Ad hoc teamwork is a relatively new research area that examines how an agent ought to act when placed on a team with other agents such that there was no prior opportunity to coordinate behaviors. In some team domains, such as search and rescue missions and many team sports, the team behavior can be broken down into roles. As such, I have presented a role-based approach for ad hoc teamwork, in which each teammate is inferred to be following a specialized role that accomplishes a specific task or exhibits a particular behavior. In such cases, the role an ad hoc agent should select depends both on its own capabilities and on the roles currently selected by the other team members.

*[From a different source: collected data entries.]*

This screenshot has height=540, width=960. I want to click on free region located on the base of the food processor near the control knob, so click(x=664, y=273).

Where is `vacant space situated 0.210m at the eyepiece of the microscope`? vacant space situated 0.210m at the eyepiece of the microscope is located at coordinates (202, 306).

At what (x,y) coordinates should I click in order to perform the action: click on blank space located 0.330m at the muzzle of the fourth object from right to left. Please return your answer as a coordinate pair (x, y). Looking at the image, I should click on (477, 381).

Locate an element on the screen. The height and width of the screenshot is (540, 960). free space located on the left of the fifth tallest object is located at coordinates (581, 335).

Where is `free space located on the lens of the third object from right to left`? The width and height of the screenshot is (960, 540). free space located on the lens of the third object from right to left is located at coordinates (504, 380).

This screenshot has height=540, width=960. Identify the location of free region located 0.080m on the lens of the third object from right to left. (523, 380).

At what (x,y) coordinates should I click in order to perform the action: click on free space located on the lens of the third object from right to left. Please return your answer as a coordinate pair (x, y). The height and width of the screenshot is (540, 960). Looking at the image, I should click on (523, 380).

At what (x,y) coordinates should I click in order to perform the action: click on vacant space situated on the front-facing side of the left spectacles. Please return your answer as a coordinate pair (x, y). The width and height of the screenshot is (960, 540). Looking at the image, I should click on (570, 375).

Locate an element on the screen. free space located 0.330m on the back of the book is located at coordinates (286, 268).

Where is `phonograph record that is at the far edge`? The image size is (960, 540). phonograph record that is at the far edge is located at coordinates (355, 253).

Austin Villa Standard Platform Robot Soccer Team
University of Texas at Austin Learning Agents Research Group
In preparation for Robocup 2012, I worked mainly on creating kicks that could be executed from our walk engine. I also worked on improving our kick from 2011. Before Robocup 2011, I worked to develop a stable, consistent, and powerful kick using a variety of methods. The kick's stability was perhaps its biggest improvement over the previous year. Before Robocup 2010, I worked mainly on two technical challenges - the passing challenge and the dribbling challenge. We placed 1st in the passing challenge and 2nd in the dribbling challenge.
I worked in Ashwin Ram's Cognitive Computing Lab from Summer 2008 to Spring 2009 as part of Georgia Tech's undergraduate research option program. I worked on the Darmok 2 project, which sought to enable a game artificial intelligence to play strategically and learn from experience in real-time strategy games. My work focused mainly on using first order inductive learning to learn rules for representing opponent strategies. Specifically, I used learned rules to perform plan recognition and classify an opponent strategy as one of multiple learned strategies.
I worked with PhD student Zsolt Kira in Georgia Tech's Mobile Robots lab from Fall 2006 to Fall 2008 on a project attempting to establish a shared understanding between two heterogeneous robots in order to facilitate useful communication and knowledge sharing. My contributions include derivation of three methods for establishing a shared context where each method trades off between accuracy and cost and implementation of a novel remove method for the ID5R algorithm to allow for removal of an attribute that the original robot has, but that is not applicable to the robot with which we are sharing data.